Google renvoie les internautes vers les pages AMP hébergées par les éditeurs, la fin du cache maison

Recherche Google affichee sur l'ecran d'un smartphone tenu en main

Google a modifié le 1er juillet la manière dont il connecte les internautes aux pages AMP depuis son moteur de recherche. Les résultats renvoient désormais vers la page hébergée sur le domaine de l’éditeur, et non plus vers une copie servie par le cache de Google.

Le changement met fin au dispositif qui, depuis des années, affichait les pages AMP dans un visualiseur intermédiaire portant une adresse google.com. Selon Search Engine Land et Search Engine Journal, qui relaient l’annonce du géant de la recherche, l’impact touche l’attribution du trafic, la visibilité de marque et la maintenance technique des éditeurs qui utilisent encore ce format.

Ce que Google a changé le 1er juillet

Dans son communiqué repris par Search Engine Land, Google écrit : « À partir d’aujourd’hui, nous modifions la façon dont nous connectons les utilisateurs aux pages AMP depuis la recherche, en les envoyant directement vers les pages AMP hébergées par l’éditeur. » Concrètement, trois briques techniques disparaissent du parcours, d’après Search Engine Journal : le visualiseur AMP, le cache AMP et les signed exchanges, ces échanges signés qui permettaient jusqu’ici d’afficher l’URL de l’éditeur sur une page servie par Google.

Les éditeurs qui conservent des pages AMP n’auraient plus besoin de configurer les signed exchanges ni de maintenir la synchronisation du cache. Search Engine Journal résume la bascule en indiquant que la décision de garder AMP devient « équivalente à n’importe quel autre choix d’implémentation technique ».

Le référencement resterait inchangé

Google insiste sur un point : le classement des pages n’est pas affecté. « Le contenu AMP continuera d’être classé comme n’importe quelle autre page web », déclare l’entreprise dans le texte cité par les deux publications. Le service ajoute que la diffusion et le classement des pages AMP dans la recherche et dans Google Discover restent identiques, et que le format open source AMPhtml continue d’être pris en charge.

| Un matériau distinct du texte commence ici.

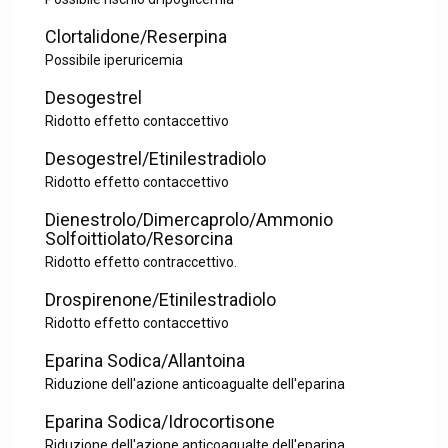
Clortalidone/Reserpina
Possibile iperuricemia
Desogestrel
Ridotto effetto contaccettivo
Desogestrel/Etinilestradiolo
Ridotto effetto contaccettivo
Dienestrolo/Dimercaprolo/Ammonio
Solfoittiolato/Resorcina
Ridotto effetto contraccettivo.
Drospirenone/Etinilestradiolo
Ridotto effetto contaccettivo
Eparina Sodica/Allantoina
Riduzione dell'azione anticoagualte dell'eparina
Eparina Sodica/Idrocortisone
Riduzione dell'azione anticoagualte dell'eparina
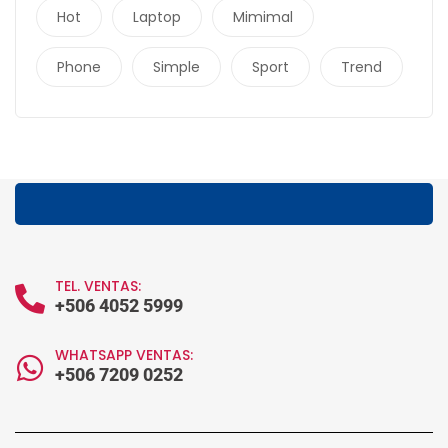
Hot
Laptop
Mimimal
Phone
Simple
Sport
Trend
TEL. VENTAS:
+506 4052 5999
WHATSAPP VENTAS:
+506 7209 0252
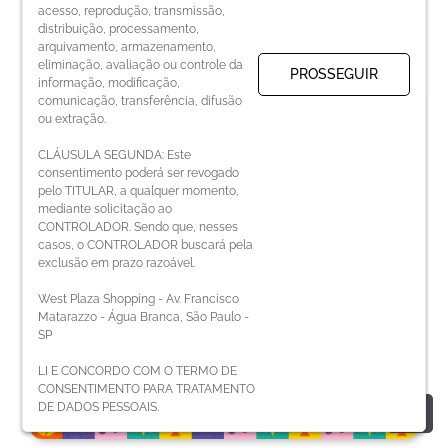
acesso, reprodução, transmissão,
distribuição, processamento,
arquivamento, armazenamento,
eliminação, avaliação ou controle da
PROSSEGUIR
informação, modificação,
comunicação, transferência, difusão
ou extração.
CLÁUSULA SEGUNDA: Este
consentimento poderá ser revogado
pelo TITULAR, a qualquer momento,
mediante solicitação ao
CONTROLADOR. Sendo que, nesses
casos, o CONTROLADOR buscará pela
exclusão em prazo razoável.
West Plaza Shopping - Av. Francisco
Matarazzo - Água Branca, São Paulo -
SP
Super Games
LI E CONCORDO COM O TERMO DE
CONSENTIMENTO PARA TRATAMENTO
DE DADOS PESSOAIS.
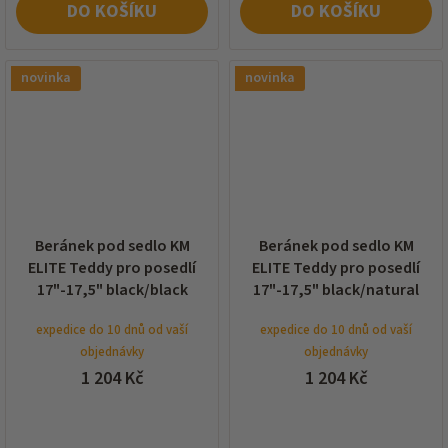
DO KOŠÍKU
DO KOŠÍKU
novinka
novinka
Beránek pod sedlo KM
Beránek pod sedlo KM
ELITE Teddy pro posedlí
ELITE Teddy pro posedlí
17"-17,5" black/black
17"-17,5" black/natural
expedice do 10 dnů od vaší
expedice do 10 dnů od vaší
objednávky
objednávky
1 204 Kč
1 204 Kč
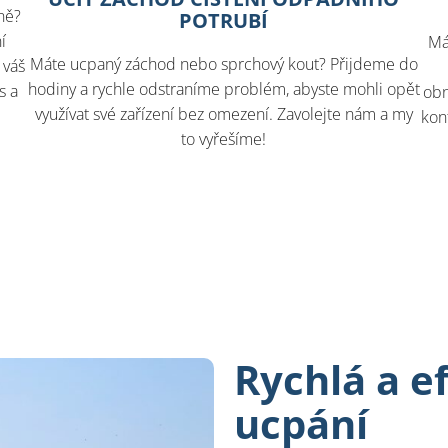
ně?
POTRUBÍ
í
Má
Máte ucpaný záchod nebo sprchový kout? Přijdeme do
 váš
hodiny a rychle odstraníme problém, abyste mohli opět
s a
obn
využívat své zařízení bez omezení. Zavolejte nám a my
kon
to vyřešíme!
Rychlá a e
ucpání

La firme justifie la manœuvre par une simplification : la modification « réduira les efforts de maintenance des éditeurs qui créent du contenu AMP », selon la citation rapportée par Search Engine Land. La gestion des outils de mesure d’audience s’en trouverait également facilitée, l’internaute atterrissant directement sur le domaine de l’éditeur.

Attribution du trafic et visibilité de marque

Search Engine Journal souligne que l’URL AMP « est visible lorsque les internautes cliquent depuis la recherche », ce qui pourrait améliorer l’attribution du trafic direct et la visibilité de marque par rapport au modèle précédent, où l’adresse affichée renvoyait au cache de Google. Le changement pourrait donc profiter aux mesures d’audience et aux tableaux de bord analytics des sites concernés.

Search Engine Roundtable, qui a également documenté l’annonce, rappelle le contexte de long terme. Google a commencé à retirer AMP de ses exigences dès 2021, en le supprimant des critères de classement du carrousel Top Stories et en abandonnant l’icône éclair qui signalait ces pages dans les résultats.

Un format en recul depuis plusieurs années

La bascule intervient alors que de nombreux grands éditeurs ont déjà quitté AMP. D’après les éléments réunis par la presse spécialisée, la performance des pages se mesure aujourd’hui via les Core Web Vitals sur du HTML standard, là où AMP imposait auparavant ses propres contraintes pour garantir la vitesse.

  • Le visualiseur AMP et le cache Google disparaissent du parcours de clic.
  • Les signed exchanges ne seraient plus nécessaires pour afficher l’URL de l’éditeur.
  • Le classement dans la recherche et dans Discover resterait inchangé.
  • L’adresse affichée serait désormais celle du domaine de l’éditeur.

Pour les sites qui n’ont jamais adopté AMP, la modification n’aurait aucune conséquence, selon les publications spécialisées. Pour ceux qui maintiennent encore ces pages, elle rebat les cartes de l’arbitrage entre coût de maintenance et bénéfices attendus d’un format dont Google a progressivement retiré les avantages de visibilité.